Total 2022 Production Budget = $1.756 Billion
Triple The Production Budget = $5.268 Billion
Total Global Box Office Thru July 12th = $1.659 Billion

So, using @MisterPenguin 's basic formula of a studio needing to see triple the production budget to earn a profit, the Walt Disney Company's collection of flagship studios needs to make an additional $3.6 Billion in box office ticket sales over the next six months to break even for 2022.

Or, if you use a far more conservative estimate of double the box office to cover your costs, that's still $1.8 Billion in box office ticket sales needed over the next six months.
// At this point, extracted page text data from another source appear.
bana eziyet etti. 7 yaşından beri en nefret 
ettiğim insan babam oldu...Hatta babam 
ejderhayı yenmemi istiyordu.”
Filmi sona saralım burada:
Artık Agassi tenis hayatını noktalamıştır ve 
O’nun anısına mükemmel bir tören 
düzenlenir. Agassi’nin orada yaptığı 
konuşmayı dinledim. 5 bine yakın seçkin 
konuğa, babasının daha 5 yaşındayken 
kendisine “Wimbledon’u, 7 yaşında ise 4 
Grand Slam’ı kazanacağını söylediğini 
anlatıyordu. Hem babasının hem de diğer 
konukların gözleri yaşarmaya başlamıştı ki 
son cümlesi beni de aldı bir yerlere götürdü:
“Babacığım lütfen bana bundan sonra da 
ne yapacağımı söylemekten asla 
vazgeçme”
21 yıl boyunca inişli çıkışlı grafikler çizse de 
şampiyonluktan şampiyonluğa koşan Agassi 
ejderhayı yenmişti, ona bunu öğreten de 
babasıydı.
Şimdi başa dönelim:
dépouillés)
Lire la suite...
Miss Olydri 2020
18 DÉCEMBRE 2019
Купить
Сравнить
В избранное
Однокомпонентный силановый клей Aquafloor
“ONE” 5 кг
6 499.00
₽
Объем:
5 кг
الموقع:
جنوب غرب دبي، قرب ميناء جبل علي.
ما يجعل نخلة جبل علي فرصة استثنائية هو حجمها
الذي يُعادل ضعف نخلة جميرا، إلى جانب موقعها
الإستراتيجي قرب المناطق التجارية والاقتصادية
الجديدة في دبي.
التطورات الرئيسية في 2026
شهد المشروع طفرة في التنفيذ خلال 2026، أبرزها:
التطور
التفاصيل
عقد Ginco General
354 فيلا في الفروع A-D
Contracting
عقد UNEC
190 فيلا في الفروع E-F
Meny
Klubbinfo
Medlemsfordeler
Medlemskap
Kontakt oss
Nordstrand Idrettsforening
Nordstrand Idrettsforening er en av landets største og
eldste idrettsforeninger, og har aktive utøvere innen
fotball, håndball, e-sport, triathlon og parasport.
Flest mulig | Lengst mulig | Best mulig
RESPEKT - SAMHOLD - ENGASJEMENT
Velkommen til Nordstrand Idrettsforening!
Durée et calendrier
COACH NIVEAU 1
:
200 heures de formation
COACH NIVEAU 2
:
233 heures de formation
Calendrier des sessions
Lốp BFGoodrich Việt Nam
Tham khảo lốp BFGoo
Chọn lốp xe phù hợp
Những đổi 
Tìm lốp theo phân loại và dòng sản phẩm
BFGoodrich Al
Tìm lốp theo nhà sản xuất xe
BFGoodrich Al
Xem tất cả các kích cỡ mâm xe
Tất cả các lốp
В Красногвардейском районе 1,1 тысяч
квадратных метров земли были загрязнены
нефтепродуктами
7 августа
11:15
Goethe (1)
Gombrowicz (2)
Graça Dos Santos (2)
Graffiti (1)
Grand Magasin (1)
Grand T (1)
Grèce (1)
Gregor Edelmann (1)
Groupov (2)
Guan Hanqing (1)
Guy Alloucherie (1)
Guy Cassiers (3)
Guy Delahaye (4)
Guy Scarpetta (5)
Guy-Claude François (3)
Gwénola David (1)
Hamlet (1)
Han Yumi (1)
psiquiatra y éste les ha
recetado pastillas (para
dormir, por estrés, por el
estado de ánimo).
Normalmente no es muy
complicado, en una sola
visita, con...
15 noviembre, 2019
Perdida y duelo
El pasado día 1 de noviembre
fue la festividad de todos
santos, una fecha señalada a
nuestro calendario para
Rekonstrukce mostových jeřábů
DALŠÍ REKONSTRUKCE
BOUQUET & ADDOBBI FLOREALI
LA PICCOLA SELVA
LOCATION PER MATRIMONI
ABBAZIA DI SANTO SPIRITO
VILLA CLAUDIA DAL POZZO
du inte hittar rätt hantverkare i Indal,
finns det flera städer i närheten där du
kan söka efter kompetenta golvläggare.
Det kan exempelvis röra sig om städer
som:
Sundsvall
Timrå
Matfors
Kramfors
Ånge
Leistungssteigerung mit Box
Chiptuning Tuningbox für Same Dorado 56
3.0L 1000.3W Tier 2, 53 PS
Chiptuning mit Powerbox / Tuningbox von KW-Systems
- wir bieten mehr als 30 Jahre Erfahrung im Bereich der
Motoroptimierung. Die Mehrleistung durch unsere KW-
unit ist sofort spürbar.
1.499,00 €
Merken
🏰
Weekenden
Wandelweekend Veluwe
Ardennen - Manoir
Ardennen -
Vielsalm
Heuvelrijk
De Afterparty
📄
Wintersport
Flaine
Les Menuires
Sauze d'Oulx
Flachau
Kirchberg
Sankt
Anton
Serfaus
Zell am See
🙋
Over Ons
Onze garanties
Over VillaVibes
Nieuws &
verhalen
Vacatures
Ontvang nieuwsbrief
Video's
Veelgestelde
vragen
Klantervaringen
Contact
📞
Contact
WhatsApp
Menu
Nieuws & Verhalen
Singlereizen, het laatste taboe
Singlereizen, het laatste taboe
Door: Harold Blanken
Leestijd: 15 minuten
Wakanda Forever and Avatar both need to be blockbusters going beyond the $750 Million global box office threshold this Thanksgiving and Christmas.

 

MarvelCharacterNerd

Well-Known Member
I would guess this is only part of the reason Pixar and Disney's budgets are so out of control, as Dreamworks (located in Glendale) has been able to create quite a few movies in recent years that cost less than 100 million.
This applies beyond the scope of Disney films.

One could also point out that Universal can build an entire theme park for what Disney spends to create one land with two attractions in it.

One side might argue "you pay more for higher quality".

The other side might argue "spending that much for so little return is bad management".

Time will tell which approach ultimately works.